(DATA PROVIDED Opens)
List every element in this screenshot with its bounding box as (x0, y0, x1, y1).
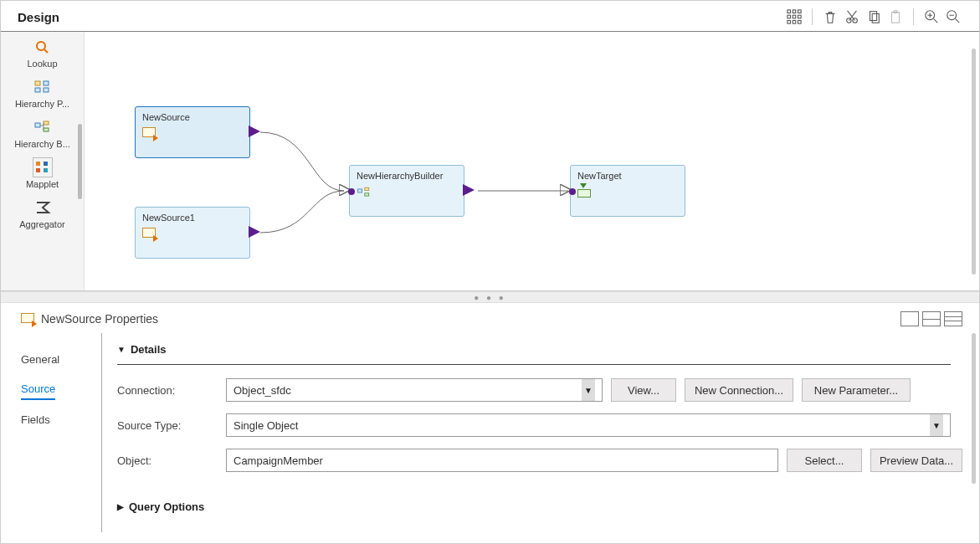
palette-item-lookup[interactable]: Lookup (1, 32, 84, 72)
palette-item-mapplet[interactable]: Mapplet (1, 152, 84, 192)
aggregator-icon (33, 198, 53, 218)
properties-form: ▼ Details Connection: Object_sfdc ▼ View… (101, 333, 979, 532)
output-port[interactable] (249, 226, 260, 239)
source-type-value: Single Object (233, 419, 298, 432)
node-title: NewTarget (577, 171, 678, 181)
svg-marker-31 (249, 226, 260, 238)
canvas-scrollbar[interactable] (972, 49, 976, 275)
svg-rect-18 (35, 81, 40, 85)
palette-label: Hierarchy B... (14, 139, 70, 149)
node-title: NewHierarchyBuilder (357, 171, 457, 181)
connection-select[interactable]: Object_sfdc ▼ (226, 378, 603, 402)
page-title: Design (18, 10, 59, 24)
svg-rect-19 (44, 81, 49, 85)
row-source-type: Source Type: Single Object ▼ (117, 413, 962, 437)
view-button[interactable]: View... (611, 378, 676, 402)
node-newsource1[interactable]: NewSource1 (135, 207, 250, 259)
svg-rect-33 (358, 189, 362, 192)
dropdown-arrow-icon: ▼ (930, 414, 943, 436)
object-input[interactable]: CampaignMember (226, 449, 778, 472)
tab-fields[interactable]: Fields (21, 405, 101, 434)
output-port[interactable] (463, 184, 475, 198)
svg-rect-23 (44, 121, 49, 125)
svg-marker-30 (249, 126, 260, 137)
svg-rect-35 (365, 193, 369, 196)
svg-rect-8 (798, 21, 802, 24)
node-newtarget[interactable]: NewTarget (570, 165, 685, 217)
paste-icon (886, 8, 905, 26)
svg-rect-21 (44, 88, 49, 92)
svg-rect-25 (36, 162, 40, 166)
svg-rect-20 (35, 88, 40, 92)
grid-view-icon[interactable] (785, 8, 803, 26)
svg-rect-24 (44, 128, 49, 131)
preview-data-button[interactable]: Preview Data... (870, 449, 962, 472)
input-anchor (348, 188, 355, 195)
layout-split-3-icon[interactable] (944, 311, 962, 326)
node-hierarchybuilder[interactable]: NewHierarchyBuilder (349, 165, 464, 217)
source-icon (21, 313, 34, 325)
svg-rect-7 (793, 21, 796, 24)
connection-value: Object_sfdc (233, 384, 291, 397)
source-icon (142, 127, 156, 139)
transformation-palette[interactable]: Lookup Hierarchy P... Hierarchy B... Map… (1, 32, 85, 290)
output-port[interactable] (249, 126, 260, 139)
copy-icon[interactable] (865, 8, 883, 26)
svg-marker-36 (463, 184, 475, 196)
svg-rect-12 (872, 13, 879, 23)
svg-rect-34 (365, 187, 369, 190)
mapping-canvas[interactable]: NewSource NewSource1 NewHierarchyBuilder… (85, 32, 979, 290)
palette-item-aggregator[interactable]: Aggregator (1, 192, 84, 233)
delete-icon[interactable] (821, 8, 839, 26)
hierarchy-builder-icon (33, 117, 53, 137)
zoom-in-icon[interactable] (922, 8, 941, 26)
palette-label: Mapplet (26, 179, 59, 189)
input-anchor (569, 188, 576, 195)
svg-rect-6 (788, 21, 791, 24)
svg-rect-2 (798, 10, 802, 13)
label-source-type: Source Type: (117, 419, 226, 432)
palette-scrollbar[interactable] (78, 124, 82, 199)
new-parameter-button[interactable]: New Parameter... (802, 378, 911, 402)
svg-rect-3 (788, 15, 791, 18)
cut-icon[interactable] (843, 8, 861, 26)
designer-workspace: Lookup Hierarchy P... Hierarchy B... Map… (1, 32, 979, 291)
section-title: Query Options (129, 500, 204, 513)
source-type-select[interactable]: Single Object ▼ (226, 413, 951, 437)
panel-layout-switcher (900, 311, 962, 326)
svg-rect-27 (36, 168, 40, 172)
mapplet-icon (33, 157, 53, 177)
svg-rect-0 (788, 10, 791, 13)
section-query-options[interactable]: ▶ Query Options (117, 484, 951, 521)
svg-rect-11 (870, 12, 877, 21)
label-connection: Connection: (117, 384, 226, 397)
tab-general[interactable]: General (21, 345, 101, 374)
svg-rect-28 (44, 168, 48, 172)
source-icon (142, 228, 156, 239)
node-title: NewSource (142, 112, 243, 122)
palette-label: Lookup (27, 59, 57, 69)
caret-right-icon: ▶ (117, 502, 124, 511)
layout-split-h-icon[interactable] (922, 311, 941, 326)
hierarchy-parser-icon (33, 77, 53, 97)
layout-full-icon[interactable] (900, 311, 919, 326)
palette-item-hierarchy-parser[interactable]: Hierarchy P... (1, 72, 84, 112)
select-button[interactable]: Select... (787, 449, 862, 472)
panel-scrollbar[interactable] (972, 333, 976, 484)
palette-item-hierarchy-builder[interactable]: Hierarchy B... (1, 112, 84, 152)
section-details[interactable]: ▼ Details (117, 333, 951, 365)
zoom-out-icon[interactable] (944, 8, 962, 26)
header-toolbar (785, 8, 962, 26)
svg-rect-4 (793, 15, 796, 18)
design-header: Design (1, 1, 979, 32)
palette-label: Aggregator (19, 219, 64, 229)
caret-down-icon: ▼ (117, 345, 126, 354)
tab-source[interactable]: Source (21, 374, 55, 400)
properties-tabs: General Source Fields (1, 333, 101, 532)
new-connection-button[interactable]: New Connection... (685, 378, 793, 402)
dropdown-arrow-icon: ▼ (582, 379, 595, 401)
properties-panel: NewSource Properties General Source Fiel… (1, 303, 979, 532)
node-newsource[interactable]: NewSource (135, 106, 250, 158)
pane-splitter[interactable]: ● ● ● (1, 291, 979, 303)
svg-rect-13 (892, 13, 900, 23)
(DATA PROVIDED Closes)
Please repeat the records above exactly, leaving every picture out.

List every element in this screenshot with its bounding box as (x0, y0, x1, y1).
palette-item-lookup[interactable]: Lookup (1, 32, 84, 72)
palette-item-mapplet[interactable]: Mapplet (1, 152, 84, 192)
aggregator-icon (33, 198, 53, 218)
properties-form: ▼ Details Connection: Object_sfdc ▼ View… (101, 333, 979, 532)
output-port[interactable] (249, 226, 260, 239)
source-type-value: Single Object (233, 419, 298, 432)
node-title: NewTarget (577, 171, 678, 181)
svg-marker-31 (249, 226, 260, 238)
canvas-scrollbar[interactable] (972, 49, 976, 275)
svg-rect-18 (35, 81, 40, 85)
palette-label: Hierarchy B... (14, 139, 70, 149)
node-title: NewHierarchyBuilder (357, 171, 457, 181)
connection-select[interactable]: Object_sfdc ▼ (226, 378, 603, 402)
page-title: Design (18, 10, 59, 24)
svg-rect-19 (44, 81, 49, 85)
row-source-type: Source Type: Single Object ▼ (117, 413, 962, 437)
view-button[interactable]: View... (611, 378, 676, 402)
node-newsource1[interactable]: NewSource1 (135, 207, 250, 259)
svg-rect-33 (358, 189, 362, 192)
dropdown-arrow-icon: ▼ (930, 414, 943, 436)
object-input[interactable]: CampaignMember (226, 449, 778, 472)
tab-fields[interactable]: Fields (21, 405, 101, 434)
output-port[interactable] (463, 184, 475, 198)
svg-rect-23 (44, 121, 49, 125)
svg-marker-30 (249, 126, 260, 137)
svg-rect-35 (365, 193, 369, 196)
svg-rect-8 (798, 21, 802, 24)
node-newtarget[interactable]: NewTarget (570, 165, 685, 217)
paste-icon (886, 8, 905, 26)
svg-rect-21 (44, 88, 49, 92)
svg-rect-25 (36, 162, 40, 166)
svg-rect-20 (35, 88, 40, 92)
grid-view-icon[interactable] (785, 8, 803, 26)
svg-rect-24 (44, 128, 49, 131)
preview-data-button[interactable]: Preview Data... (870, 449, 962, 472)
input-anchor (348, 188, 355, 195)
layout-split-3-icon[interactable] (944, 311, 962, 326)
node-hierarchybuilder[interactable]: NewHierarchyBuilder (349, 165, 464, 217)
source-icon (21, 313, 34, 325)
svg-rect-7 (793, 21, 796, 24)
connection-value: Object_sfdc (233, 384, 291, 397)
source-icon (142, 127, 156, 139)
transformation-palette[interactable]: Lookup Hierarchy P... Hierarchy B... Map… (1, 32, 85, 290)
output-port[interactable] (249, 126, 260, 139)
copy-icon[interactable] (865, 8, 883, 26)
svg-marker-36 (463, 184, 475, 196)
svg-rect-12 (872, 13, 879, 23)
svg-rect-34 (365, 187, 369, 190)
mapping-canvas[interactable]: NewSource NewSource1 NewHierarchyBuilder… (85, 32, 979, 290)
palette-item-aggregator[interactable]: Aggregator (1, 192, 84, 233)
delete-icon[interactable] (821, 8, 839, 26)
hierarchy-builder-icon (33, 117, 53, 137)
zoom-in-icon[interactable] (922, 8, 941, 26)
palette-label: Mapplet (26, 179, 59, 189)
input-anchor (569, 188, 576, 195)
svg-rect-6 (788, 21, 791, 24)
svg-rect-2 (798, 10, 802, 13)
label-source-type: Source Type: (117, 419, 226, 432)
palette-scrollbar[interactable] (78, 124, 82, 199)
new-parameter-button[interactable]: New Parameter... (802, 378, 911, 402)
svg-rect-3 (788, 15, 791, 18)
cut-icon[interactable] (843, 8, 861, 26)
designer-workspace: Lookup Hierarchy P... Hierarchy B... Map… (1, 32, 979, 291)
section-title: Query Options (129, 500, 204, 513)
source-type-select[interactable]: Single Object ▼ (226, 413, 951, 437)
panel-layout-switcher (900, 311, 962, 326)
svg-rect-27 (36, 168, 40, 172)
mapplet-icon (33, 157, 53, 177)
svg-rect-0 (788, 10, 791, 13)
section-query-options[interactable]: ▶ Query Options (117, 484, 951, 521)
svg-rect-11 (870, 12, 877, 21)
label-connection: Connection: (117, 384, 226, 397)
tab-general[interactable]: General (21, 345, 101, 374)
svg-rect-28 (44, 168, 48, 172)
source-icon (142, 228, 156, 239)
node-title: NewSource (142, 112, 243, 122)
palette-label: Lookup (27, 59, 57, 69)
caret-right-icon: ▶ (117, 502, 124, 511)
layout-split-h-icon[interactable] (922, 311, 941, 326)
hierarchy-parser-icon (33, 77, 53, 97)
layout-full-icon[interactable] (900, 311, 919, 326)
palette-item-hierarchy-parser[interactable]: Hierarchy P... (1, 72, 84, 112)
select-button[interactable]: Select... (787, 449, 862, 472)
panel-scrollbar[interactable] (972, 333, 976, 484)
palette-item-hierarchy-builder[interactable]: Hierarchy B... (1, 112, 84, 152)
section-details[interactable]: ▼ Details (117, 333, 951, 365)
zoom-out-icon[interactable] (944, 8, 962, 26)
header-toolbar (785, 8, 962, 26)
svg-rect-4 (793, 15, 796, 18)
design-header: Design (1, 1, 979, 32)
palette-label: Aggregator (19, 219, 64, 229)
caret-down-icon: ▼ (117, 345, 126, 354)
tab-source[interactable]: Source (21, 374, 55, 400)
properties-tabs: General Source Fields (1, 333, 101, 532)
new-connection-button[interactable]: New Connection... (685, 378, 793, 402)
dropdown-arrow-icon: ▼ (582, 379, 595, 401)
properties-panel: NewSource Properties General Source Fiel… (1, 303, 979, 532)
node-newsource[interactable]: NewSource (135, 106, 250, 158)
pane-splitter[interactable]: ● ● ● (1, 291, 979, 303)
svg-rect-13 (892, 13, 900, 23)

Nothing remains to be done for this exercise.